Some of my greatest mistakes

  • Comments posted to this topic are about the item Some of my greatest mistakes

  • Great article, my experience is you learn for more and far more quickly in a crisis than at any other time. Amazing how stress and the constant management badgering lead to an upping of the game.

    I've made so many different mistakes over the years, some of them real clangers that I can't really pinpoint a greatest. I'm sure there will be others to come yet maybe one of those will get the title.

  • One of my devs had exactly this problem a few weeks back. My advice was:
    * always alias tables
    * always prefix column name references with the table alias
    * it's a lot clearer to join tables using a JOIN clause;
    * don't use "where <id> in ( <subselect> )" unless there's a compelling reason to do so.

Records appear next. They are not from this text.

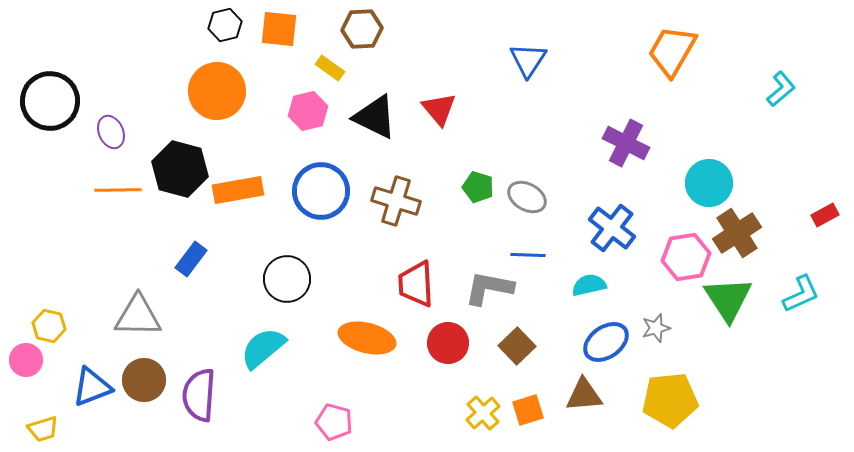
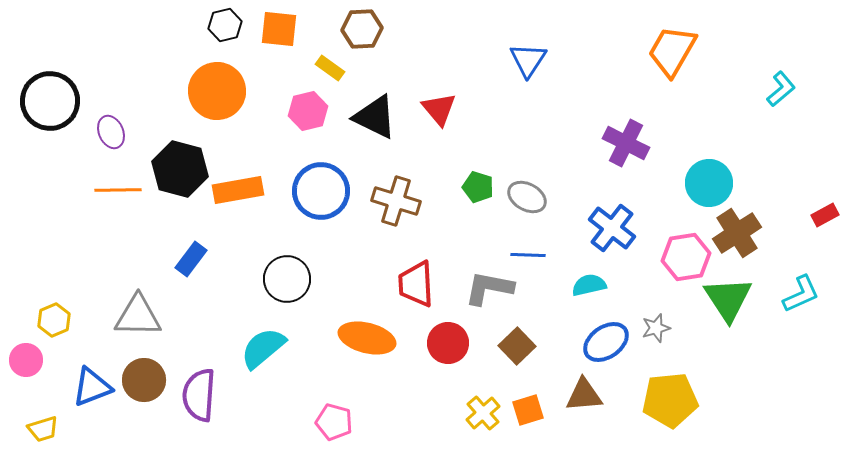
yellow hexagon at (49, 326): moved 5 px right, 6 px up; rotated 24 degrees clockwise
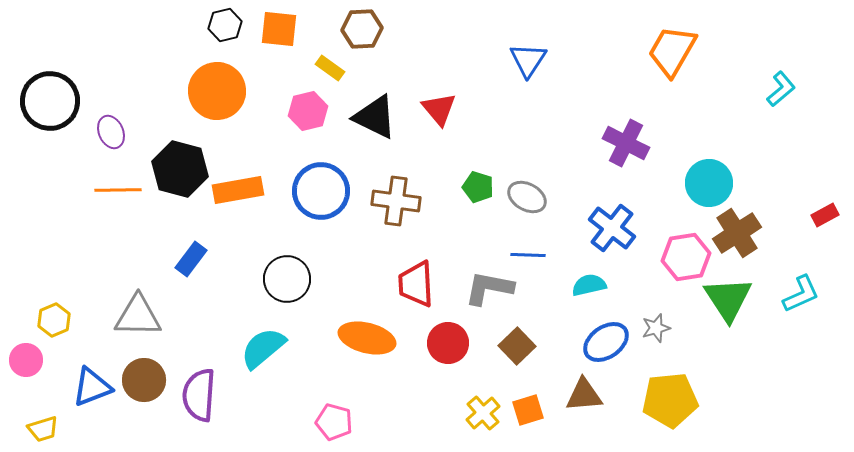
brown cross at (396, 201): rotated 9 degrees counterclockwise
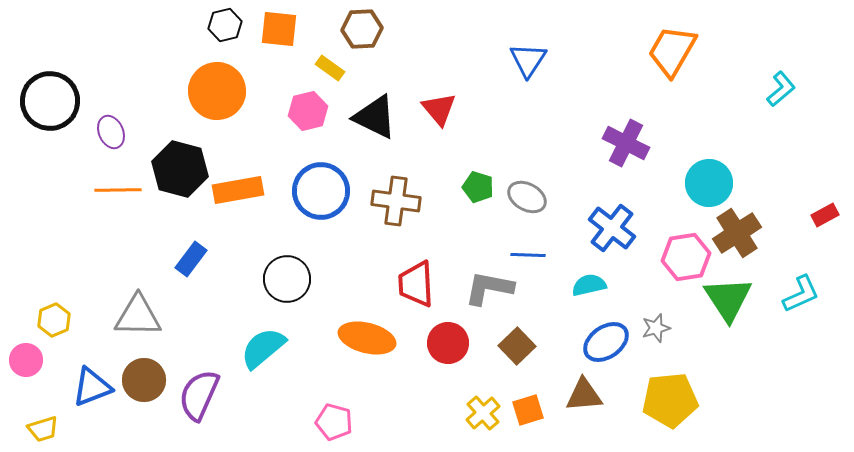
purple semicircle at (199, 395): rotated 20 degrees clockwise
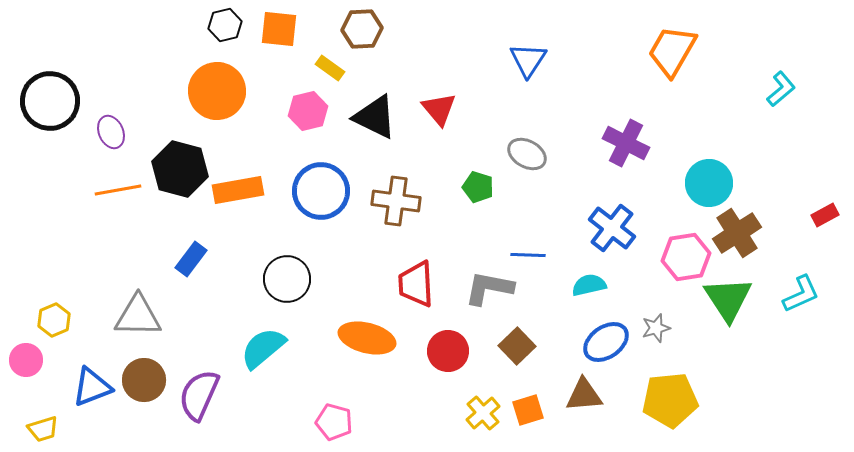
orange line at (118, 190): rotated 9 degrees counterclockwise
gray ellipse at (527, 197): moved 43 px up
red circle at (448, 343): moved 8 px down
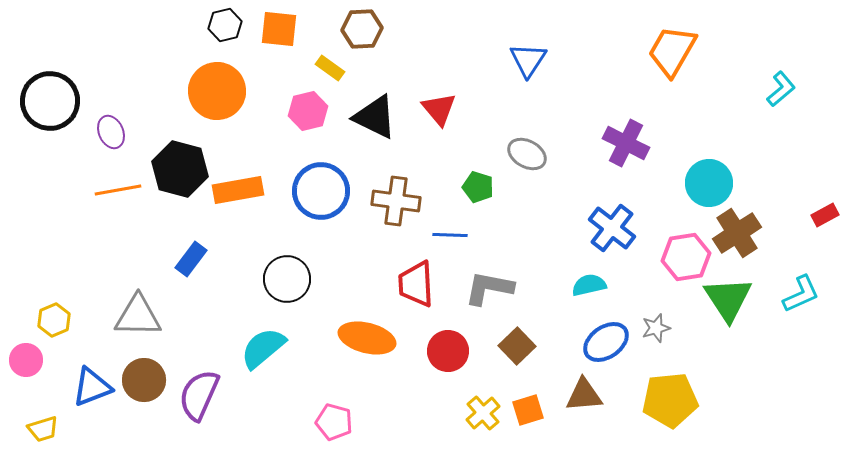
blue line at (528, 255): moved 78 px left, 20 px up
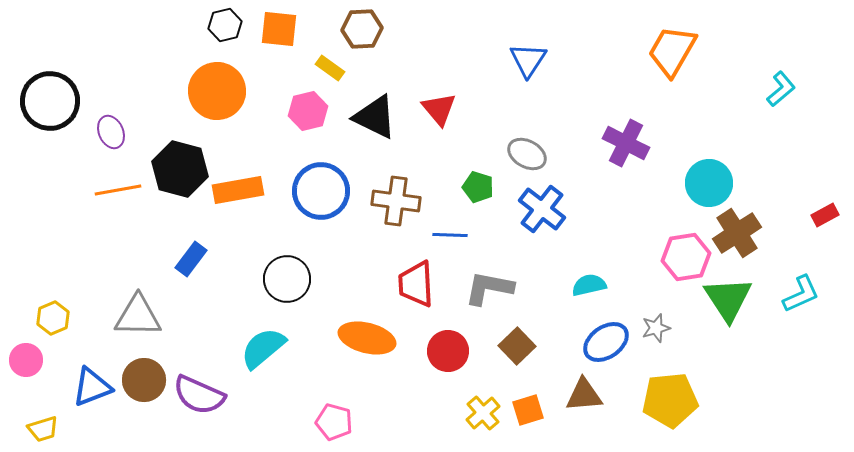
blue cross at (612, 228): moved 70 px left, 19 px up
yellow hexagon at (54, 320): moved 1 px left, 2 px up
purple semicircle at (199, 395): rotated 90 degrees counterclockwise
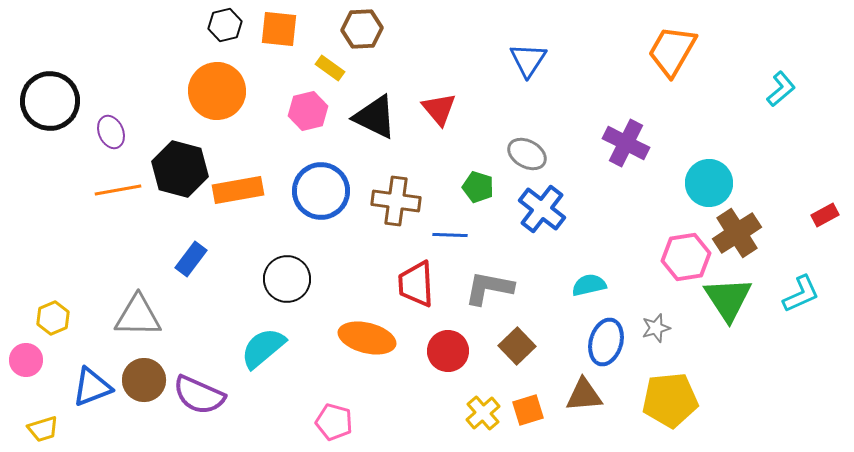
blue ellipse at (606, 342): rotated 39 degrees counterclockwise
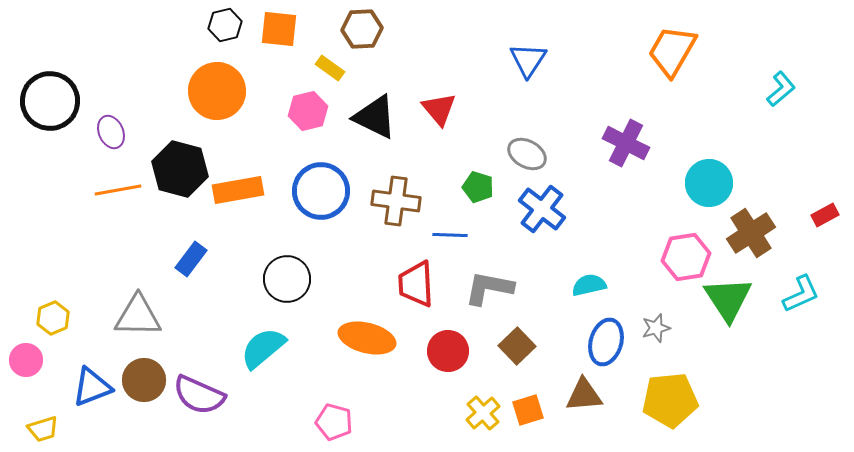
brown cross at (737, 233): moved 14 px right
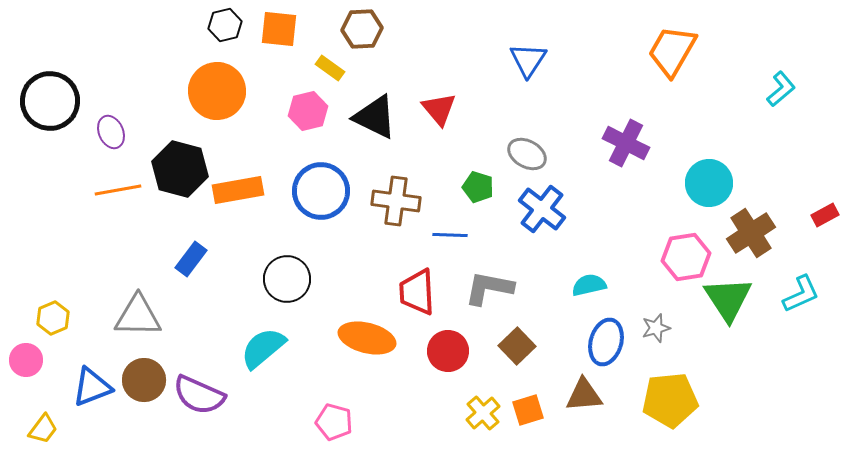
red trapezoid at (416, 284): moved 1 px right, 8 px down
yellow trapezoid at (43, 429): rotated 36 degrees counterclockwise
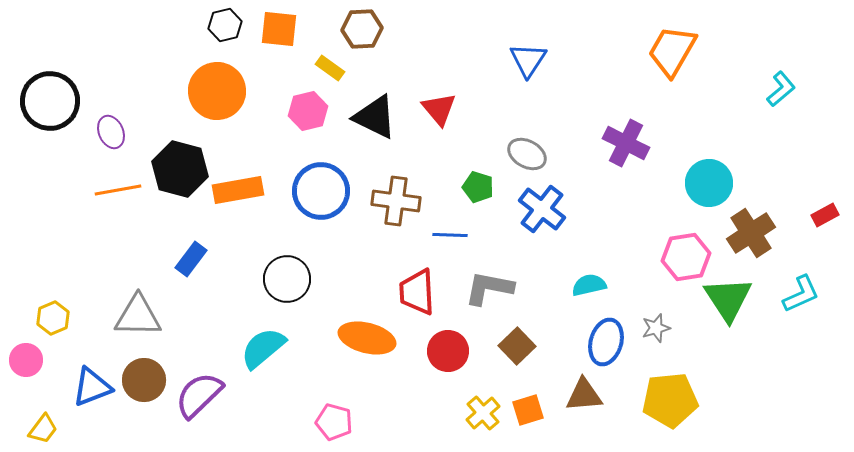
purple semicircle at (199, 395): rotated 112 degrees clockwise
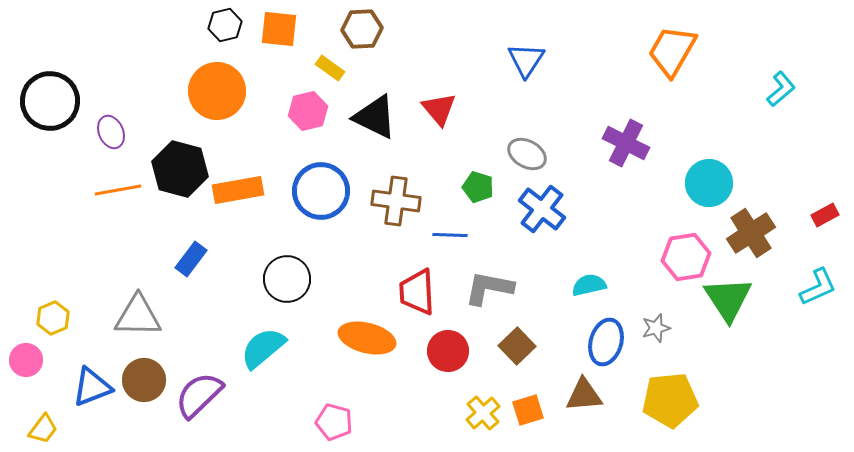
blue triangle at (528, 60): moved 2 px left
cyan L-shape at (801, 294): moved 17 px right, 7 px up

  • My biggest mistake was 10 years ago when I emailed an employee about 46,000 alerts due to an infinite loop.


    -- infinite loop example
    DECLARE @t table (tkey int not null);
    INSERT into @t values (1),(2),(3);

    DECLARE @i int;

    SELECT @i = tkey FROM @t;

    WHILE @i IS NOT NULL
    BEGIN
        PRINT @i;

        DELETE FROM @t where tkey = @i;

        -- @i is not set if there are no rows in @t
        SELECT @i = tkey from @t;

        -- that was an infinite loop, should have used the following line instead
        -- SET @i = (SELECT TOP(1) tkey from @t);
    END

  • Another good practice is to wrap any data affecting statements in a transaction but comment out the COMMIT TRAN. You can see how many rows are affected and issue a rollback if the number looks wrong.

  • Thanks for sharing.  I always enjoy learning from these types of experiences.  One thing I always do no matter how trivial of a script I run against a production database is to wrap the entire script in a transaction as follows:

    BEGIN TRAN
    DELETE FROM table WHERE id = 5
    ROLLBACK 

    This allows me to see how many rows are affected while performing a safe operation.  If I see "1,000,000 rows affected." when I'm expecting 1 row, then obviously something is wrong and I probably just blew out my log file.  If it does work as expected, then I simply swap out the ROLLBACK for a COMMIT or exclude the BEGIN TRAN and ROLLBACK lines from the batch which will auto-commit.  This has saved me from many unexpected and potentially epic fails.

    Please keep in mind that this won't completely ROLLBACK all changes in all scenarios but in general, it's a good practice.

  • I love pieces like this.  I think DBAs need to know that experts make big mistakes too.  We have a webshow, DBAs@Midnight, and we used to go to PASS and interview some of the biggest names.  One of the questions we always asked everyone was "What's the biggest mistake you've ever made in production?".  We wanted to regular DBAs to hear that even the biggest of the big have made mistakes.  BTW, my favorite answer came from Itzik.
    These pieces are always a delight.  If you pin me down sometime at a conf, I'll tell you how I brought down a cluster for 80 sites.

    Watch my free SQL Server Tutorials at:
    http://MidnightDBA.com
    Blog Author of:
    DBA Rant – http://www.MidnightDBA.com/DBARant

    Minion Maintenance is FREE:

  • "One of the questions we always asked everyone was "What's the biggest mistake you've ever made in production?""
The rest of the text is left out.